Fill the table from the cell (1, 1):
// Fill the table
for (int i = 1; i <= m; i++) {
for (int j = 1; j <= n; j++) {
if (X[i - 1] == Y[j - 1]) {
dp[i][j] = dp[i - 1][j - 1] + 1; // Match case
} else {
dp[i][j] = max(dp[i - 1][j], dp[i][j - 1]); // Mismatch case
}
}
}
Final Table:
For X = "AGGTAB"
and Y = "GXTXAYB"
, the DP table will look like this:
G | X | T | X | A | Y | B | ||
---|---|---|---|---|---|---|---|---|
** | 0 | 0 | 0 | 0 | 0 | 0 | 0 | 0 |
A | 0 | 0 | 0 | 0 | 0 | 1 | 1 | 1 |
G | 0 | 1 | 1 | 1 | 1 | 1 | 1 | 1 |
G | 0 | 1 | 1 | 1 | 1 | 1 | 1 | 1 |
T | 0 | 1 | 1 | 2 | 2 | 2 | 2 | 2 |
A | 0 | 1 | 1 | 2 | 2 | 3 | 3 | 3 |
B | 0 | 1 | 1 | 2 | 2 | 3 | 3 | 4 |
Final answer is dp[m][n] = dp[6][7] = 4
.
Code:
#include <bits/stdc++.h>
using namespace std;
class Solution{
public:
/* Function to calculate the length
of the Longest Common Subsequence*/
int lcs(string str1, string str2) {
int n = str1.size();
int m = str2.size();
vector<vector<int>> dp(n + 1, vector<int>(m + 1, -1));
// Initialize the base cases
for (int i = 0; i <= n; i++) {
dp[i][0] = 0;
}
for (int i = 0; i <= m; i++) {
dp[0][i] = 0;
}
// Fill in the DP table to calculate the length of LCS
for (int ind1 = 1; ind1 <= n; ind1++) {
for (int ind2 = 1; ind2 <= m; ind2++) {
// Characters match, increment LCS length
if (str1[ind1 - 1] == str2[ind2 - 1])
dp[ind1][ind2] = 1 + dp[ind1 - 1][ind2 - 1];
/* Characters don't match, consider
the maximum from left or above*/
else
dp[ind1][ind2] = max(dp[ind1 - 1][ind2], dp[ind1][ind2 - 1]);
}
}
// Return the length of Longest Common Subsequence
return dp[n][m];
}
};
int main() {
string s1 = "acd";
string s2 = "ced";
//Create an instance of Solution class
Solution sol;
// Call the function to find and output
cout << "The Length of Longest Common Subsequence is " << sol.lcs(s1, s2) << endl;
return 0;
}
Complexity Analysis:
- Time Complexity:
O(N*M)
,N
is the length of string S1 and M is the length of string S2. There are two nested loops which are running for N*M. - Space Complexity:
O(N*M)
, As a 2D array of size N*M is used.
4️⃣ Space Optimization
If we observe the relation obtained in tabulation approach, dp[ind1 - 1][ind2], dp[ind1][ind2 - 1]. We are using just two rows: dp[ind1-1][ ], dp[ind][ ] in order to calculate any row.

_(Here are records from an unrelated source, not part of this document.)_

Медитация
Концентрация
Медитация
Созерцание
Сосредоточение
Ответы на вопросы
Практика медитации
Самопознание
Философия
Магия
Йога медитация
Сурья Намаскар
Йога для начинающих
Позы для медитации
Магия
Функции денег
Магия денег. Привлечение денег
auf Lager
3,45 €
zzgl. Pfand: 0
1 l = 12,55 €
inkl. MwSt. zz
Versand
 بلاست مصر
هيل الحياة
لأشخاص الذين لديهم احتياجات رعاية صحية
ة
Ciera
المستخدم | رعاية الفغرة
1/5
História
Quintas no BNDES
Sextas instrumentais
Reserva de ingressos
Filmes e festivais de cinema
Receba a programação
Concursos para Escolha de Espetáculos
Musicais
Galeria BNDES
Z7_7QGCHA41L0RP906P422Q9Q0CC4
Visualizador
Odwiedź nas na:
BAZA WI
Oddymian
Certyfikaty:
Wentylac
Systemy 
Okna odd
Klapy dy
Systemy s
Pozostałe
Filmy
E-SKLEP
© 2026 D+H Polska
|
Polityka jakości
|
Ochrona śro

So we are not required to contain an entire array, we can simply have two rows 'prev' and 'cur' where prev corresponds to dp[ind-1] and cur to dp[ind].

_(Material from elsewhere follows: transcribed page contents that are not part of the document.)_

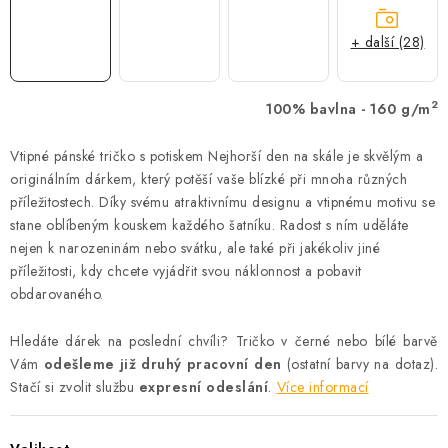
+ další (28)
2
100% bavlna - 160 g/m
Vtipné pánské tričko s potiskem Nejhorší den na skále je skvělým a
originálním dárkem, který potěší vaše blízké při mnoha různých
příležitostech. Díky svému atraktivnímu designu a vtipnému motivu se
stane oblíbeným kouskem každého šatníku. Radost s ním uděláte
nejen k narozeninám nebo svátku, ale také při jakékoliv jiné
příležitosti, kdy chcete vyjádřit svou náklonnost a pobavit
obdarovaného.
Hledáte dárek na poslední chvíli? Tričko v černé nebo bílé barvě
Vám
odešleme již druhý pracovní den
(ostatní barvy na dotaz).
Stačí si zvolit službu
expresní odeslání
.
Více informací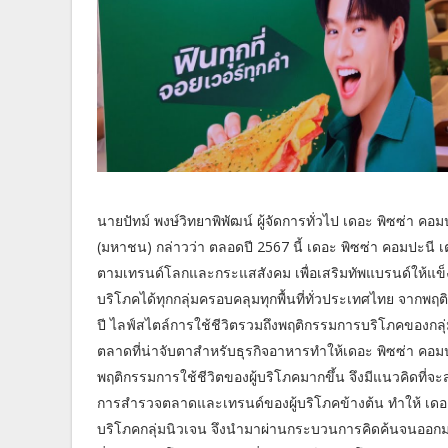
นายปัทม์ พงษ์วิทยาพิพัฒน์ ผู้จัดการทั่วไป เดอะ พิซซ่า คอ
(มหาชน) กล่าวว่า ตลอดปี 2567 นี้ เดอะ พิซซ่า คอมปะนี เต
ตามเทรนด์โลกและกระแสสังคม เพื่อเสริมทัพแบรนด์ให้แข็ง
บริโภคได้ทุกกลุ่มครอบคลุมทุกพื้นที่ทั่วประเทศไทย จากพฤ
ปี ไลฟ์สไตล์การใช้ชีวิตรวมถึงพฤติกรรมการบริโภคของกล
ตลาดที่น่าจับตาสำหรับธุรกิจอาหารทำให้เดอะ พิซซ่า คอ
พฤติกรรมการใช้ชีวิตของผู้บริโภคมากขึ้น จึงมีแนวคิดที่จะส
การสำรวจตลาดและเทรนด์ของผู้บริโภคข้างต้น ทำให้ เดอ
บริโภคกลุ่มนิวเจน จึงนำมาผ่านกระบวนการคิดค้นจนออกมาเป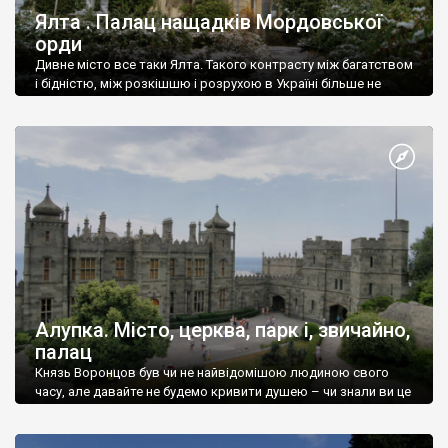
Ялта . Палац нащадків Мордовської
орди
Дивне місто все таки Ялта. Такого контрасту між багатством
і бідністю, між розкішшю і розрухою в Україні більше не
знайдеш.
Алупка. Місто, церква, парк і, звичайно,
палац
Князь Воронцов був чи не найвідомішою людиною свого
часу, але давайте не будемо кривити душею – чи знали ви це
прізвище до відвідин Алупки? Мабуть все таки ні.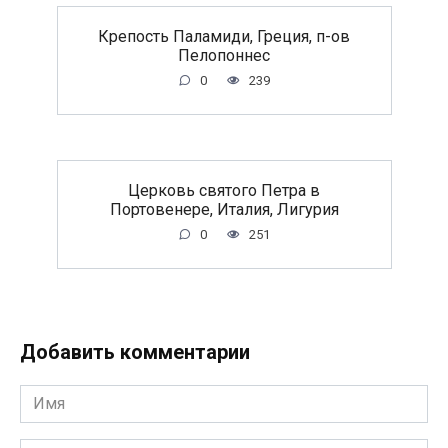
Крепость Паламиди, Греция, п-ов
Пелопоннес
0
239
Церковь святого Петра в
Портовенере, Италия, Лигурия
0
251
Добавить комментарии
Имя
*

After declaring 'prev' and 'cur', replace dp[ind-1] to prev and dp[ind] with cur in the tabulation code. Following the same logic of tabulation, we will calculate cur[ind] in each iteration and after the inner loop executes, we will set prev = cur, so that the cur row can serve as prev for the next index.

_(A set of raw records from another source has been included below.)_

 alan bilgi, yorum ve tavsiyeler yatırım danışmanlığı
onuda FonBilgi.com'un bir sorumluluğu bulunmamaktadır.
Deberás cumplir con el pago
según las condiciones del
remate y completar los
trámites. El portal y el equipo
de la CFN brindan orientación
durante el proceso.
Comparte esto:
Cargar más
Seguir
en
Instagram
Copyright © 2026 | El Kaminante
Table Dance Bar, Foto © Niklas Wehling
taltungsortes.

After end of the execution, return prev[m] as our answer, as it will hold the cumulative result of the overall calculation.
Code:
#include <bits/stdc++.h>
using namespace std;
class Solution{
public:
/* Function to calculate the length
of the Longest Common Subsequence*/
int lcs(string str1, string str2) {
int n = str1.size();
int m = str2.size();
/* Initialize two vectors to store the
current and previous rows of the DP table*/
vector<int> prev(m + 1, 0), cur(m + 1, 0);
/* Base case is covered as we have initialized
the prev and cur vectors to 0.*/
for (int ind1 = 1; ind1 <= n; ind1++) {
for (int ind2 = 1; ind2 <= m; ind2++) {
// Characters match, increment LCS length
if (str1[ind1 - 1] == str2[ind2 - 1])
cur[ind2] = 1 + prev[ind2 - 1];
else
cur[ind2] = max(prev[ind2], cur[ind2 - 1]);
}
// Update the previous row with current row
prev = cur;
}
// Return the length of Longest Common Subsequence
return prev[m];
}
};
int main() {
string s1 = "acd";
string s2 = "ced";
//Create an instance of Solution class
Solution sol;
// Call the function to find and output
cout << "The Length of Longest Common Subsequence is " << sol.lcs(s1, s2) << endl;
return 0;
}
Complexity Analysis:
- Time Complexity:
O(N*M)
, N is the length of string S1 and M is the length of string S2. There are two nested loops which are running for N*M. - Space Complexity:
O(M)
, We are using an external array of size ‘M+1’ to store only two rows.